Grounding in the Chaos: What a Turtle Can Teach Us About Mental Health
By Emily Burnham, LAMFT
I recently returned from South Korea, and its beauty and cultural depth continue to stay with me. But this trip was more than a vacation; it was also a unique group experience through Noona’s Noonchi Tours, a voyage designed to blend cultural exploration with counseling-informed wellness. To my delight, the tour brought together so many of the things I love: travel, connection, personal growth, and an immersion in Korean media and culture. What made it truly one-of-a-kind was how intentionally it integrated mental health and therapy-based practices—through mindfulness meditations, emotional wellness workshops, and K-Drama group deep dives. It was enriching, healing, and ultimately, an opportunity to reconnect with parts of myself I didn’t realize I needed to reconnect with.

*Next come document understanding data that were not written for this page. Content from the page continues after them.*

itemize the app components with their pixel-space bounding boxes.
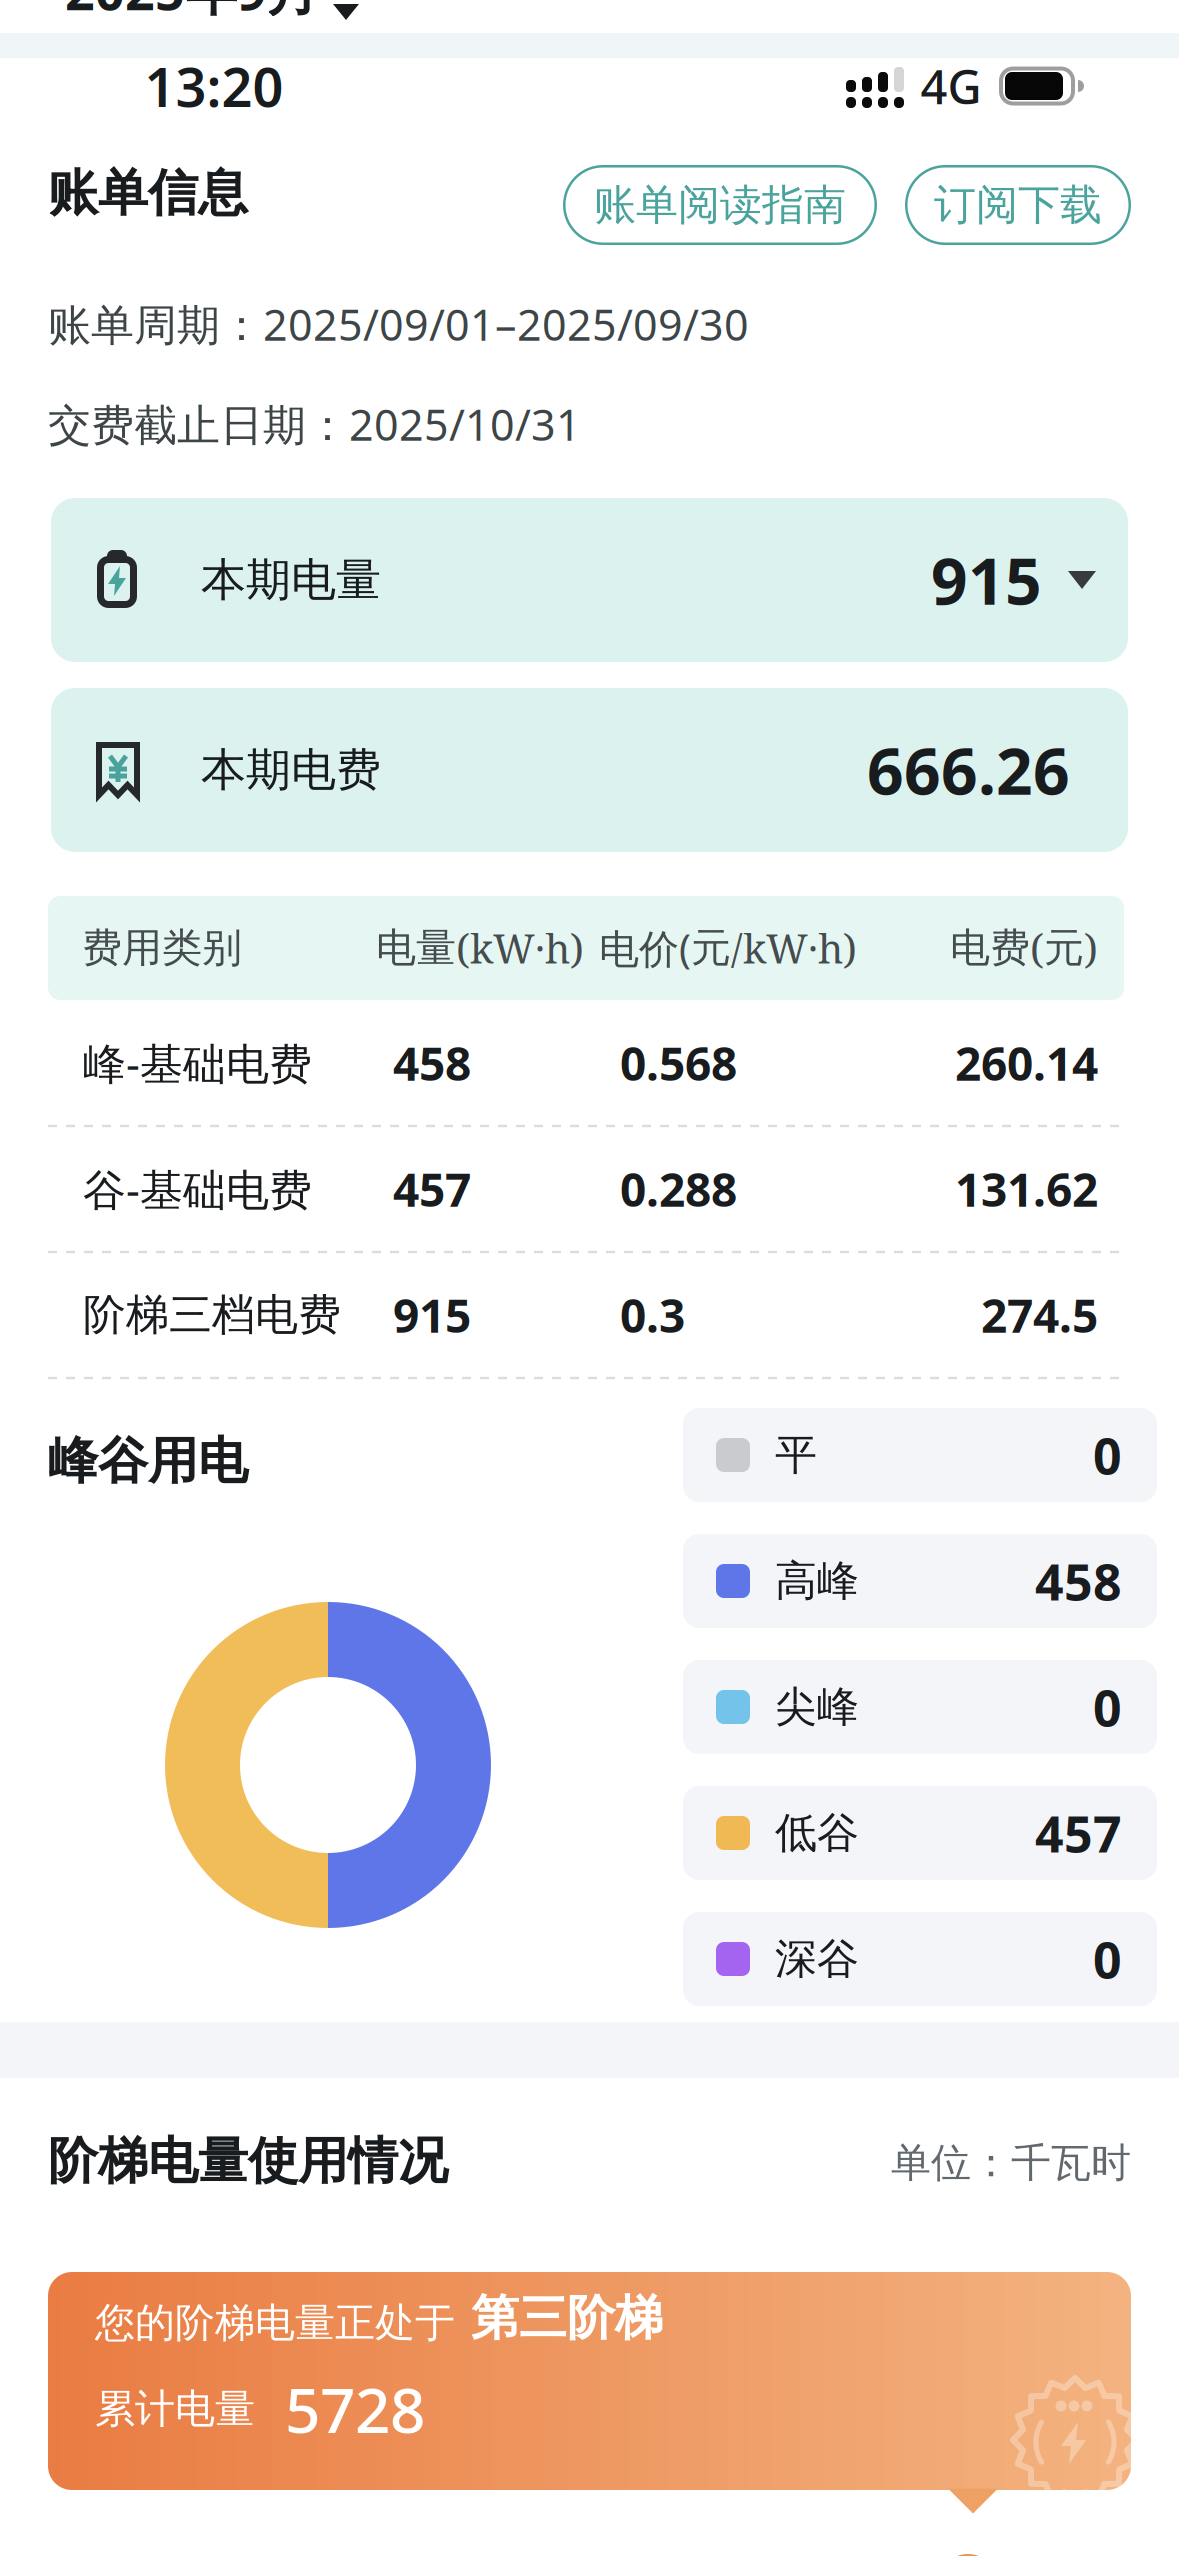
button[interactable]: 订阅下载	[905, 165, 1131, 245]
staticText: 0.3	[620, 1284, 685, 1346]
staticText: 第三阶梯	[471, 2288, 663, 2348]
staticText: 4G	[920, 54, 982, 118]
staticText: (kW·h)	[456, 921, 584, 975]
staticText: 0	[1093, 1925, 1122, 1993]
staticText: 您的阶梯电量正处于	[95, 2298, 455, 2348]
staticText: 0.568	[620, 1032, 737, 1094]
staticText: (	[1030, 921, 1044, 975]
staticText: 峰-基础电费	[83, 1034, 312, 1092]
staticText: 阶梯电量使用情况	[48, 2130, 448, 2192]
staticText: 本期电量	[201, 552, 381, 608]
staticText: 元	[1044, 923, 1084, 973]
staticText: 谷-基础电费	[83, 1160, 312, 1218]
staticText: 457	[393, 1158, 471, 1220]
staticText: 666.26	[867, 726, 1070, 814]
staticText: 915	[393, 1284, 471, 1346]
staticText: 131.62	[955, 1158, 1098, 1220]
staticText: 260.14	[955, 1032, 1098, 1094]
staticText: 2025年9月	[65, 0, 319, 25]
staticText: 阶梯三档电费	[83, 1288, 341, 1342]
staticText: 5728	[285, 2367, 425, 2451]
staticText: 低谷	[775, 1806, 859, 1859]
button[interactable]: 2025年9月	[65, 0, 359, 25]
staticText: 本期电费	[201, 742, 381, 798]
button[interactable]: 本期电量	[51, 498, 1128, 662]
staticText: 电价(	[599, 921, 691, 975]
staticText: 交费截止日期：2025/10/31	[48, 395, 581, 453]
button[interactable]: 账单阅读指南	[563, 165, 877, 245]
staticText: 13:20	[144, 49, 284, 123]
staticText: 高峰	[775, 1554, 859, 1607]
staticText: 尖峰	[775, 1680, 859, 1733]
staticText: 458	[1035, 1547, 1122, 1615]
staticText: 0.288	[620, 1158, 737, 1220]
staticText: 458	[393, 1032, 471, 1094]
staticText: 累计电量	[95, 2384, 255, 2434]
staticText: 0	[1093, 1421, 1122, 1489]
staticText: 电量	[376, 923, 456, 973]
staticText: 平	[775, 1428, 817, 1481]
staticText: 峰谷用电	[48, 1430, 248, 1492]
staticText: 深谷	[775, 1932, 859, 1985]
staticText: 账单阅读指南	[594, 178, 846, 231]
staticText: 457	[1035, 1799, 1122, 1867]
staticText: )	[1084, 921, 1098, 975]
staticText: 订阅下载	[934, 178, 1102, 231]
staticText: /kW·h)	[731, 921, 857, 975]
staticText: 电费	[950, 923, 1030, 973]
staticText: 单位：千瓦时	[891, 2138, 1131, 2188]
staticText: 915	[931, 536, 1042, 624]
staticText: 账单周期：2025/09/01–2025/09/30	[48, 295, 749, 353]
staticText: 费用类别	[82, 923, 242, 973]
staticText: 274.5	[981, 1284, 1098, 1346]
staticText: 账单信息	[48, 162, 248, 224]
staticText: 0	[1093, 1673, 1122, 1741]
staticText: 元	[691, 923, 731, 973]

One concept from the tour that’s really stayed with me is the idea of turtling. On the surface, it might sound simple—but the symbolism behind it runs deep, especially from a counseling and therapy lens. “Turtling” became a powerful metaphor for staying grounded when life becomes rocky, reminding me of what I teach clients—and try to practice myself—about resilience, boundaries, and self-compassion.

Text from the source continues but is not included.